Quizás el episodio más destacable fue su robo un día señalado: 28 de diciembre, día de los santos inocentes. Lo habíamos dejado aparcado, después de una noche de juerga, en la calle Vilamarí, entre Diputación y Gran Via, justo detrás del kiosco de prensa. Cuando fui a buscarlo, ni rastro de mi 600. Volví a casa, desperté a mi hermana y le pregunté por el lugar dónde lo habíamos dejado. Repitió con voz dormida el punto en que yo tenía claro haberlo aparcado. Volví. El coche no estaba. Tampoco había un triangulito amarillo en el suelo, conforme se lo había llevado la grúa. Era una evidencia… me habían robado el 600. La comisaría estaba cerca, al lado de la pastelería Barcelona. Esperé un rato en un lugar anodino e inhóspito antes de poder denunciar el robo. El agente que me atendía me pidió los papeles del coche… ¡estaban en el bolsillo lateral, al lado del asiento del conductor! Me pidió el número de matrícula… ni idea. ¿Cómo denunciar el robo de un coche del que no se sabe ni siquiera la matrícula? A  veces, soy de reacción rápida y, en ese momento, lo fui. Llamé a Albert Cuello – el mecánico – que la tenía anotada en el largo registro de reparaciones de mi cochecillo… Fue mi salvación; pude formalizar la denuncia.

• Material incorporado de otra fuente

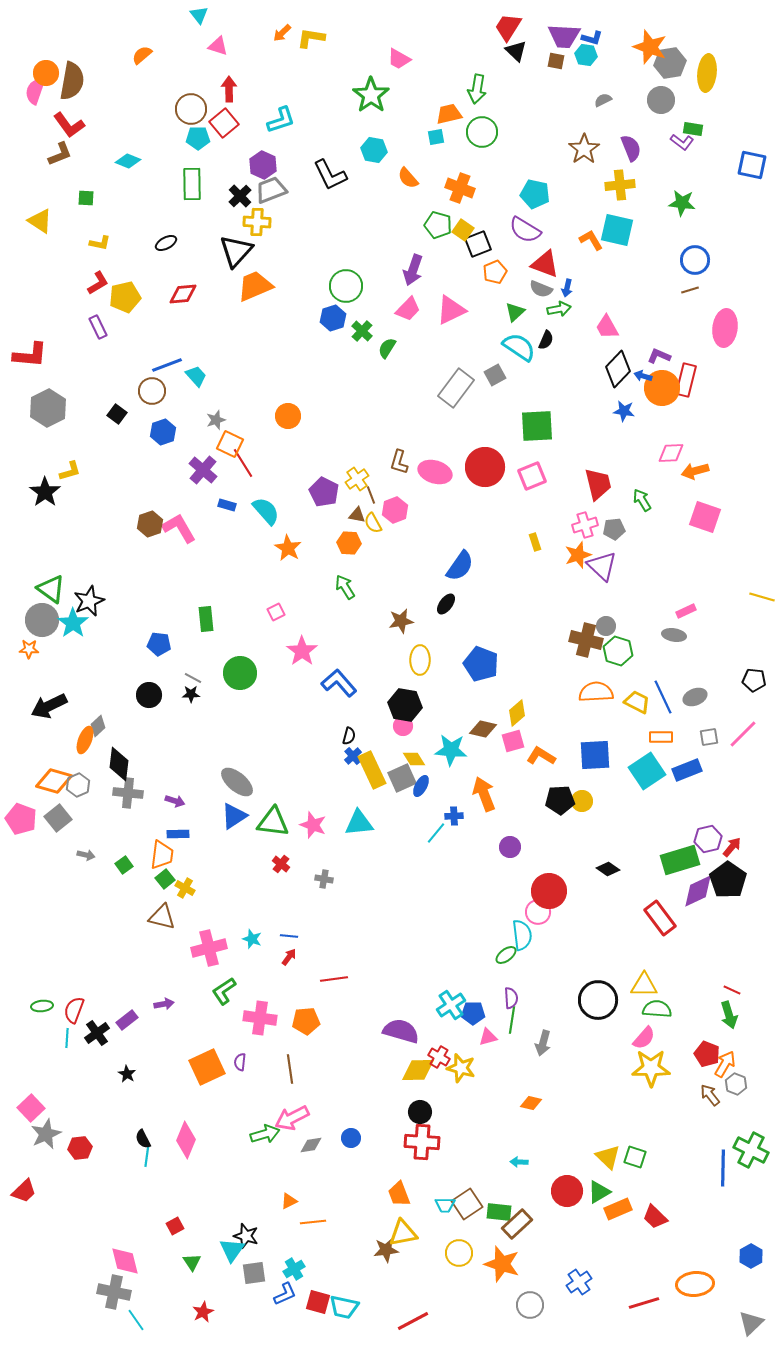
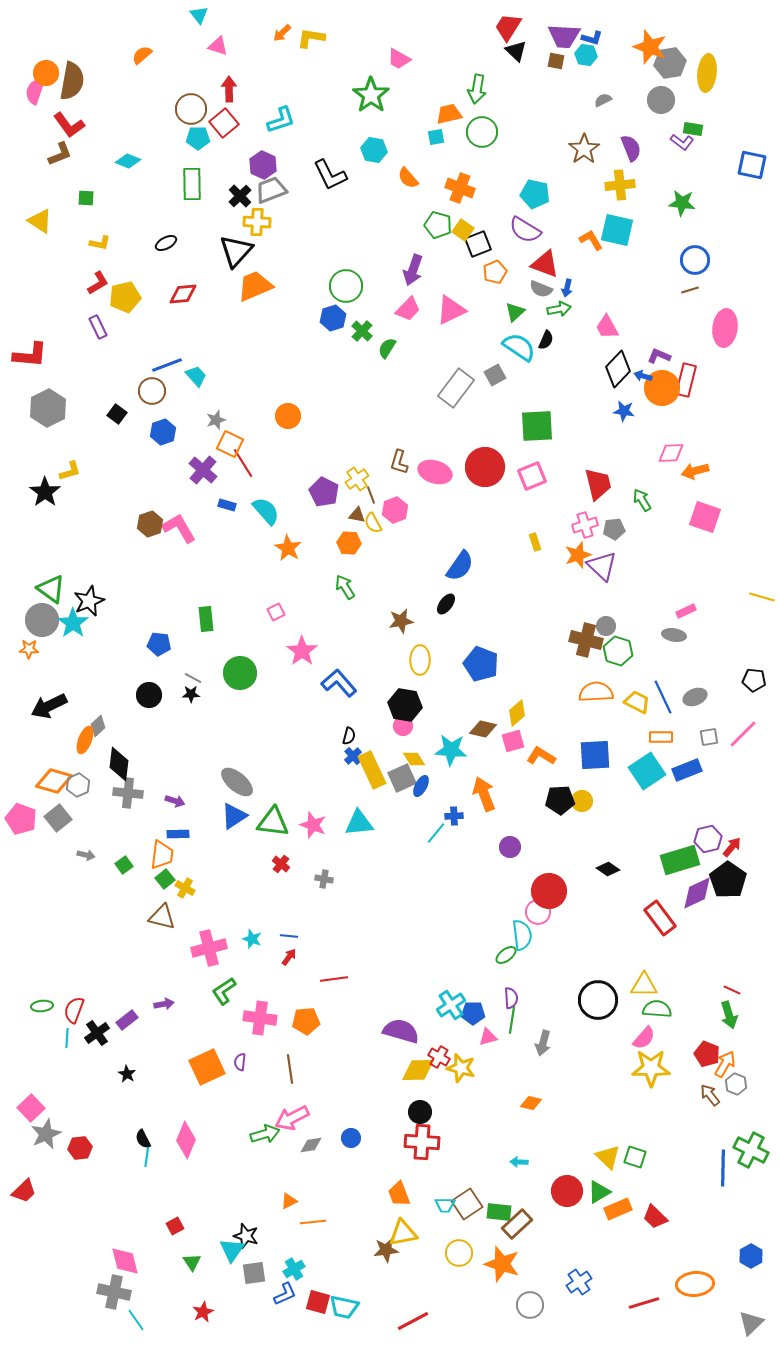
purple diamond at (698, 891): moved 1 px left, 2 px down
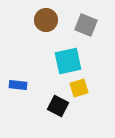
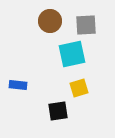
brown circle: moved 4 px right, 1 px down
gray square: rotated 25 degrees counterclockwise
cyan square: moved 4 px right, 7 px up
black square: moved 5 px down; rotated 35 degrees counterclockwise
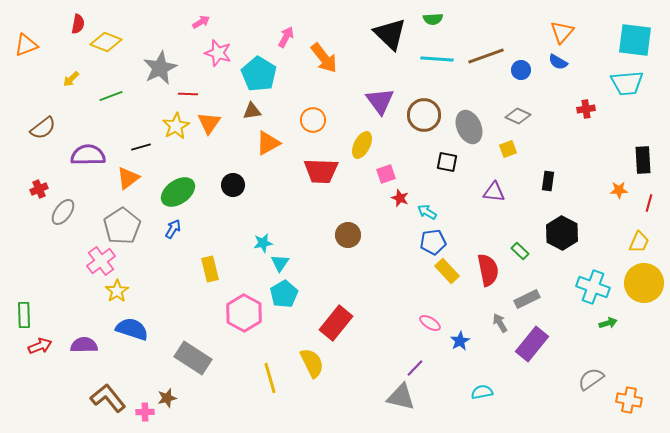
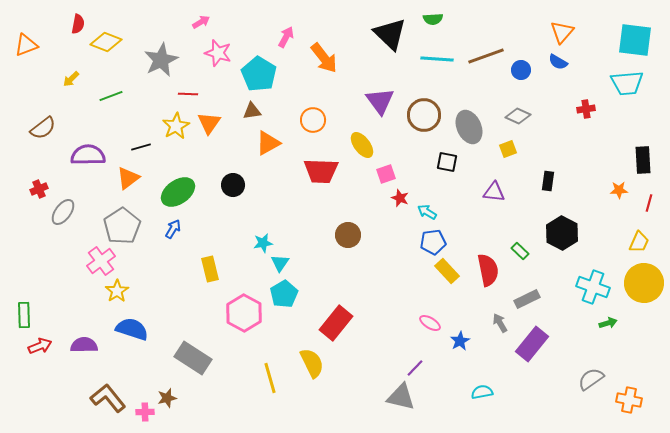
gray star at (160, 68): moved 1 px right, 8 px up
yellow ellipse at (362, 145): rotated 64 degrees counterclockwise
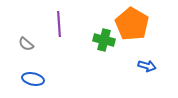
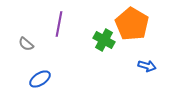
purple line: rotated 15 degrees clockwise
green cross: rotated 15 degrees clockwise
blue ellipse: moved 7 px right; rotated 45 degrees counterclockwise
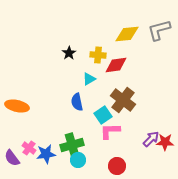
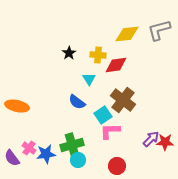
cyan triangle: rotated 32 degrees counterclockwise
blue semicircle: rotated 42 degrees counterclockwise
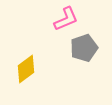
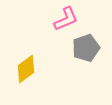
gray pentagon: moved 2 px right
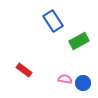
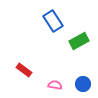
pink semicircle: moved 10 px left, 6 px down
blue circle: moved 1 px down
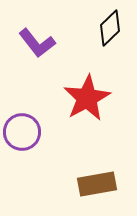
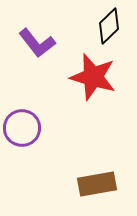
black diamond: moved 1 px left, 2 px up
red star: moved 6 px right, 21 px up; rotated 27 degrees counterclockwise
purple circle: moved 4 px up
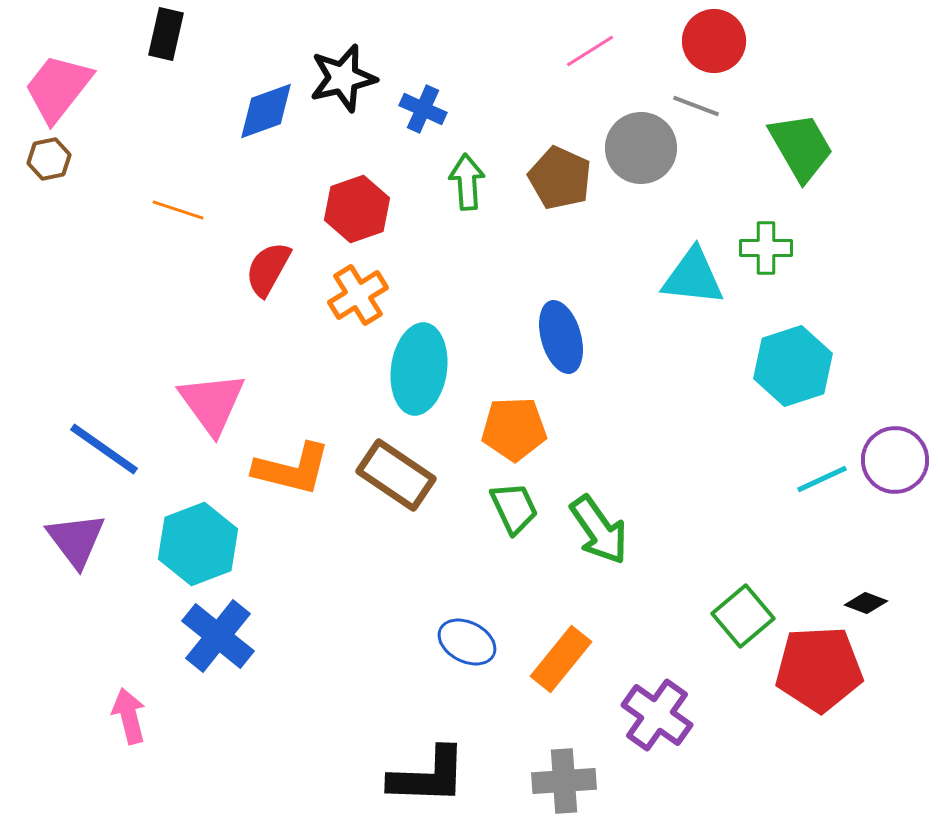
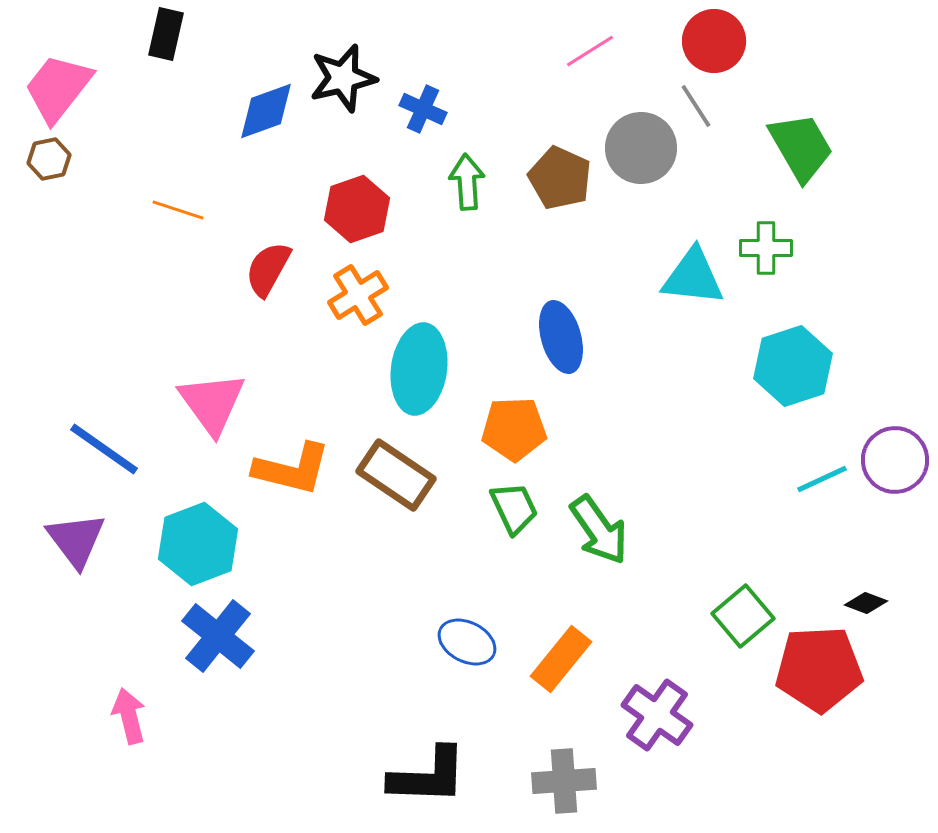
gray line at (696, 106): rotated 36 degrees clockwise
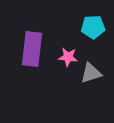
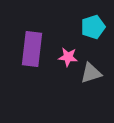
cyan pentagon: rotated 15 degrees counterclockwise
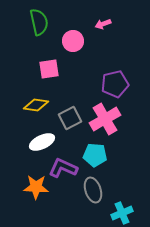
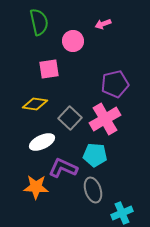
yellow diamond: moved 1 px left, 1 px up
gray square: rotated 20 degrees counterclockwise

Y ahora venía la segunda parte: esa misma tarde me iba a Soria, a pasar el fin de año, días que serían fríos y en los que descubriría que antes de cenar la gente salía, pese al frío, a tomarse una copa de cava en plena calle, animada por las charangas que iban de plaza en plaza. Como no tenía intenciones de renunciar a mi viaje, redacté un permiso, una autorización, para que mi hermana, en caso de que apareciera el seiscientos, pudiera hacerse cargo de él.  Y el caso es que apareció al día siguiente, cuando yo ya había puesto casi quinientos kilómetros de por medio. Llamaron a casa y Mercé y mi madre se presentaron en comisaría. El coche estaba en un depósito de Hospitalet. Los guardias – cuando fueron a retirar la denuncia- les preguntaron si querían ir ellas en transporte público o preferían que las acompañaran en coche. Evidentemente, la comodidad pudo más pero en ningún momento sospecharon que las subirían a la parte trasera de un furgón policial. Mi madre aseguraba que nunca había pasado tanta vergüenza, ella, con abrigo de piel (aquel espantoso y voluminoso abrigo de nutria), pensando que los demás creerían que iba detenida, metida en la parte trasera del furgón como ladronzuela que se había agenciado el abrigo de piel … Pues eso, recuperaron el coche y lo trajeron de nuevo al barrio, no sin advertir que los que se lo habían llevado a dar una vuelta, lo dejaron abandonado en un descampado y nos lo habían devuelto con el depósito lleno. ¡Impensable!

El 600 y el troncomóvil de los Picapiedra tenían una cierta semejanza. Había que advertir al que se acomodara en el asiento del copiloto de que la chapa del suelo estaba inestable, es más, que podía encontrarse moviendo los pies por el asfalto. Y no era el único riesgo que sufría el acompañante. Viajar en mi cochecillo era siempre una aventura. Y el hecho es que tuve que dejarlo el día en que Silvano me lanzó el ultimátum: “el 600 o yo”. Después de eso sufrí una de las más grandes decepciones de mi vida: me quedé sin coche y no se me permitió conducir. Hasta hoy, que sigo sin tocar un volante.